_Task details_: Verbatim, and with nothing else, reproduce the data below from its first line through the line containing "sansür edilmesi, gelinen noktayı belirler.".

Saved data entries:
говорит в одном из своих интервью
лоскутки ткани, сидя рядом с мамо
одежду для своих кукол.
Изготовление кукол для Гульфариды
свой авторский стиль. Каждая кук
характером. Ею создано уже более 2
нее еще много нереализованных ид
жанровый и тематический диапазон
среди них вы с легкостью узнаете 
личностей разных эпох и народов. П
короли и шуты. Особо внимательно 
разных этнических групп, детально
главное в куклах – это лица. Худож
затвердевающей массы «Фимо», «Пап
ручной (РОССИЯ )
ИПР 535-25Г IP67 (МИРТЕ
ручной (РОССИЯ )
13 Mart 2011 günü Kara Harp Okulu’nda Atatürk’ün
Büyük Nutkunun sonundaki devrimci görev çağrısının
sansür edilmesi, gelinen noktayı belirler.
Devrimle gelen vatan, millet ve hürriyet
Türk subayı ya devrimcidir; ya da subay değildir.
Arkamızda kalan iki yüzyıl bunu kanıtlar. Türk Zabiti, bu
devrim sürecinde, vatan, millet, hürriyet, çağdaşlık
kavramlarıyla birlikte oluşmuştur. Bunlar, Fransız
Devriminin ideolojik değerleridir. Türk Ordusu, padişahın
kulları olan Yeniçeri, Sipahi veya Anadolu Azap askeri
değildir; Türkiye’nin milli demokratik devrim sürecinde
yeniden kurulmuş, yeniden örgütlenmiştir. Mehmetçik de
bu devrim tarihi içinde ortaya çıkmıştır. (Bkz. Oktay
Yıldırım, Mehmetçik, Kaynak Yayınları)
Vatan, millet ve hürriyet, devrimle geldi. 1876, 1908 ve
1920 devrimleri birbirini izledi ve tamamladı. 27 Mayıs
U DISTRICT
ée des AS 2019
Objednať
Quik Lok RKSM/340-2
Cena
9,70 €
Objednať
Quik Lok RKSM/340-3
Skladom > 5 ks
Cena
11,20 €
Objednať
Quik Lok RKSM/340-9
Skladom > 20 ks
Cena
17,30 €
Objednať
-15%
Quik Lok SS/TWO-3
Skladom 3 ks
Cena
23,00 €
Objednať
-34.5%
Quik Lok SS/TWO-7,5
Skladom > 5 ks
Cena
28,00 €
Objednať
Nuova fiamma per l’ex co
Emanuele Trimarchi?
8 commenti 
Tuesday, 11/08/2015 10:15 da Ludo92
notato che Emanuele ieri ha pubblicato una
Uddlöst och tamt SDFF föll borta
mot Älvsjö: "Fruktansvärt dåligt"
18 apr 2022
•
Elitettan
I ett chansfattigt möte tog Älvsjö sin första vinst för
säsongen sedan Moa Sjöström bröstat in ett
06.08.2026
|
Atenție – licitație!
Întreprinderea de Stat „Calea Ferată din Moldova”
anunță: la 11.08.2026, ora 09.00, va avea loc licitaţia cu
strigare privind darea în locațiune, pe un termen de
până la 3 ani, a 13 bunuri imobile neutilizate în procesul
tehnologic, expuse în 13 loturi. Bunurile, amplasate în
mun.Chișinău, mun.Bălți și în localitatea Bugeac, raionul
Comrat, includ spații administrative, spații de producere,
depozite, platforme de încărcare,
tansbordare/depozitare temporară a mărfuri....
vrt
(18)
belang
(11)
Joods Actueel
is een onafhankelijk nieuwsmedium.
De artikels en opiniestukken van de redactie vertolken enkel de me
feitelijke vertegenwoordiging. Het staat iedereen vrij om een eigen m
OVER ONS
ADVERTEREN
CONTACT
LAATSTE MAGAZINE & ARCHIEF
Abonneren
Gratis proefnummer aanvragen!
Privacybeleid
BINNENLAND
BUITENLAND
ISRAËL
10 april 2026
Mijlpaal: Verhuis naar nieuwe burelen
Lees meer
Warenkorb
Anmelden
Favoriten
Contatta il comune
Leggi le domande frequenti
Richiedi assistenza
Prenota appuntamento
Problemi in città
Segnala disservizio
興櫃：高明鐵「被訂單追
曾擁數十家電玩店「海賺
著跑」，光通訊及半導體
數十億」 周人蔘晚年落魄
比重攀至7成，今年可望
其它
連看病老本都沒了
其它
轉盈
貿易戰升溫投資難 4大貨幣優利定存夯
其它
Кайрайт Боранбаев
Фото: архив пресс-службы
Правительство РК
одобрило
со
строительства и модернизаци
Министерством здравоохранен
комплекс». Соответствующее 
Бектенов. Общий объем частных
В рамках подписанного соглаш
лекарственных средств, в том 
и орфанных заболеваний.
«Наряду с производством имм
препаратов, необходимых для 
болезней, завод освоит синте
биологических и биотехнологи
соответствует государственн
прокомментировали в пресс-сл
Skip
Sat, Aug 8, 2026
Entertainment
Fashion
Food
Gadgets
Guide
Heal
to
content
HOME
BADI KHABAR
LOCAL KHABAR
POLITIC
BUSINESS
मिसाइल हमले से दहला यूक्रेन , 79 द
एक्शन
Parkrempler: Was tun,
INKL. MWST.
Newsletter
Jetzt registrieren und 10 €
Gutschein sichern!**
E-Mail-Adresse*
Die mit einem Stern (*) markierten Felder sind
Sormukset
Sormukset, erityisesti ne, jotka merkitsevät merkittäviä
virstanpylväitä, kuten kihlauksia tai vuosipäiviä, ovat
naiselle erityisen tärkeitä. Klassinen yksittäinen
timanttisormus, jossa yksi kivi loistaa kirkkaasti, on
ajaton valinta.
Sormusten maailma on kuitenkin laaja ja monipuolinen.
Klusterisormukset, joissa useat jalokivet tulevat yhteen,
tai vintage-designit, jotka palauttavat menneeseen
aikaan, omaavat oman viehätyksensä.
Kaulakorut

_Solution_:
говорит в одном из своих интервью
лоскутки ткани, сидя рядом с мамо
одежду для своих кукол.
Изготовление кукол для Гульфариды
свой авторский стиль. Каждая кук
характером. Ею создано уже более 2
нее еще много нереализованных ид
жанровый и тематический диапазон
среди них вы с легкостью узнаете 
личностей разных эпох и народов. П
короли и шуты. Особо внимательно 
разных этнических групп, детально
главное в куклах – это лица. Худож
затвердевающей массы «Фимо», «Пап
ручной (РОССИЯ )
ИПР 535-25Г IP67 (МИРТЕ
ручной (РОССИЯ )
13 Mart 2011 günü Kara Harp Okulu’nda Atatürk’ün
Büyük Nutkunun sonundaki devrimci görev çağrısının
sansür edilmesi, gelinen noktayı belirler.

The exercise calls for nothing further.